CAMP BASTION, Afghanistan - British Prime Minister Gordon Brown flew to Afghanistan and Pakistan on Monday touting a new security strategy for the region as international alarm spreads over Taliban advances.

This area and the border between Afghanistan and Pakistan is the crucible for global terrorism, Brown told British and allied troops at a base in southern Afghanistan's Helmand province, where Britain has played the leading role fighting the Taliban.

It's important to recognize that if we do not take action and we do not fight back against the Taliban and al Qaeda in Afghanistan and Pakistan, then people in Britain and in other countries represented here are less safe.

British troops in Helmand will be reinforced in coming weeks by the arrival of more than 8,000 U.S. Marines, a massive influx that NATO commanders hope will reverse what they have described as a stalemate in one of the country's most violent provinces.

After meeting Afghan President Hamid Karzai in Kabul, Brown said he would next fly to Pakistan to hold talks with President Asif Ali Zardari.

Asked what Britain would do about instability on the Pakistani side of the border, Brown said: It's clear ... that we cannot sit by and allow this center, or epicenter, of terrorism to continue to exist without taking further action.

Although the Western forces are massing on the Afghan side of the border, attention in Western capitals is increasingly turning across the frontier to Pakistan, where Taliban influence has spread in recent weeks to valleys northwest of the capital.

U.S. Secretary of State Hillary Clinton said on Sunday that Washington was worried about the advancing Taliban seizing control of the Pakistani state, including the keys to the nuclear arsenal of Pakistan.

NUCLEAR WEAPONS SAFE

Zardari told reporters on Monday that Pakistan's nuclear weapons were safe.

Officials traveling with Brown said the new strategy, to be published on Wednesday, will echo a plan unveiled by U.S. President Barack Obama in calling for a focus on fighting al Qaeda and Taliban militants on both sides of the border.

Like Obama's plan, the British strategy will stress the need to train tens of thousands more Afghan soldiers and police to take over responsibility for security from foreign troops.

Unlike Obama, Brown has so far promised few new troops.

Britain has 8,300 soldiers in Afghanistan, the second largest contingent after the United States, and has pledged to send 700 to temporarily boost security for an election in August.

We are confident that we are shouldering our share of the burden, Brown said.

Obama is sending at least 25,000 more U.S. troops this year to join 40,000 Americans and 30,000 other Western soldiers.

The new British strategy document will also call for some of Britain's development aid budget for Pakistan to be diverted to the northern region adjoining Afghanistan.

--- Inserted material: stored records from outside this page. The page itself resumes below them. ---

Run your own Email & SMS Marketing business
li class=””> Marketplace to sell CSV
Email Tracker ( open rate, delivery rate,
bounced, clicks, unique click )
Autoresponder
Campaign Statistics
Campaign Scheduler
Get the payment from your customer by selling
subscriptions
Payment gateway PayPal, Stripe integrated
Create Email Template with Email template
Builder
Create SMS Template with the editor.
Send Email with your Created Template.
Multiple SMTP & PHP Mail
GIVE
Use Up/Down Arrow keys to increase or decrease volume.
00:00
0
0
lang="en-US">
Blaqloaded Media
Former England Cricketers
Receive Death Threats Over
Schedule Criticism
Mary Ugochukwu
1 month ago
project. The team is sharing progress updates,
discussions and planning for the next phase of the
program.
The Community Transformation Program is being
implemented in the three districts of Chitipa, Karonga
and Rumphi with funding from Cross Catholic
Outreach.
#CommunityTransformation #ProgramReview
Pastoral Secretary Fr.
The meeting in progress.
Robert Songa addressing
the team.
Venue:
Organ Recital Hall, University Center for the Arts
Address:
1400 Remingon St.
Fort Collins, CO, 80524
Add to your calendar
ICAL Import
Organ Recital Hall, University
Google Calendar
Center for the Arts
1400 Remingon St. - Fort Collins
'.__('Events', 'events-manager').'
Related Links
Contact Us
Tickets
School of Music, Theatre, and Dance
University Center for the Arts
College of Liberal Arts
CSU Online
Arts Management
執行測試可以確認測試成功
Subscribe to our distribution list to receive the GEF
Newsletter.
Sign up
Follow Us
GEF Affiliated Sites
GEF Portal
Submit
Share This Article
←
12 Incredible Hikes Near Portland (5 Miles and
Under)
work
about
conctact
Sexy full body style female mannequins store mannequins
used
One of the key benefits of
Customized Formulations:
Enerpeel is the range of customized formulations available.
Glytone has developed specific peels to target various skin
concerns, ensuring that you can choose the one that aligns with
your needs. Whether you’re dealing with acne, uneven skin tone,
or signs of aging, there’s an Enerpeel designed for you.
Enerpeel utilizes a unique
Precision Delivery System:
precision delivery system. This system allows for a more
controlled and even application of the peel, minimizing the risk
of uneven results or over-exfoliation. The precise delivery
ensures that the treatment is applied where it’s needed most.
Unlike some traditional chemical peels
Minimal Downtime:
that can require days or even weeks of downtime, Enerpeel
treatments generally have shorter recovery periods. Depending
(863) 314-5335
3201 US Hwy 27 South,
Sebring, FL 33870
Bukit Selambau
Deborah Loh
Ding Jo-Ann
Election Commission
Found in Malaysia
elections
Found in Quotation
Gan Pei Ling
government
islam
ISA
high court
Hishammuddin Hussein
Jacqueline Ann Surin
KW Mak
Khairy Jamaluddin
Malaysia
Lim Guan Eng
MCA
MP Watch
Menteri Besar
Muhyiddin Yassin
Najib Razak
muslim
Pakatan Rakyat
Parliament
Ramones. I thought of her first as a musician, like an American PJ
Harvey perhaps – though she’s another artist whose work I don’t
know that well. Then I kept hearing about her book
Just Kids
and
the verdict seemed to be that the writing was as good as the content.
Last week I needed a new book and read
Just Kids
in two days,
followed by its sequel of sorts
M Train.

Britain has pledged 665 million pounds ($970 million) to Pakistan and 510 million pounds to Afghanistan in aid over the next four years.

British officials say about two thirds of terrorism plots uncovered in Britain have links to Pakistan. Ten Pakistanis were among a dozen people arrested in Britain on April 8 in what Brown said was an operation against a very big terrorist plot.

All 12 were later released, although 11 have been handed over to immigration officials and face deportation on national security grounds.